§ **Exercise prompt**:
The copy has to match the data exactly and leave out every picture.

(Items from a data source)
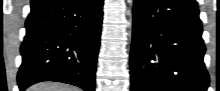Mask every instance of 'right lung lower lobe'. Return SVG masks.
Segmentation results:
<instances>
[{
    "label": "right lung lower lobe",
    "mask_w": 220,
    "mask_h": 91,
    "mask_svg": "<svg viewBox=\"0 0 220 91\" xmlns=\"http://www.w3.org/2000/svg\"><path fill=\"white\" fill-rule=\"evenodd\" d=\"M103 0H32L21 45L20 91L57 81L94 91Z\"/></svg>",
    "instance_id": "98d812e1"
}]
</instances>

§ **Expected output**:
Mask every instance of 'right lung lower lobe'. Return SVG masks.
Segmentation results:
<instances>
[{
    "label": "right lung lower lobe",
    "mask_w": 220,
    "mask_h": 91,
    "mask_svg": "<svg viewBox=\"0 0 220 91\" xmlns=\"http://www.w3.org/2000/svg\"><path fill=\"white\" fill-rule=\"evenodd\" d=\"M103 0H32L21 45L20 91L57 81L94 91Z\"/></svg>",
    "instance_id": "98d812e1"
}]
</instances>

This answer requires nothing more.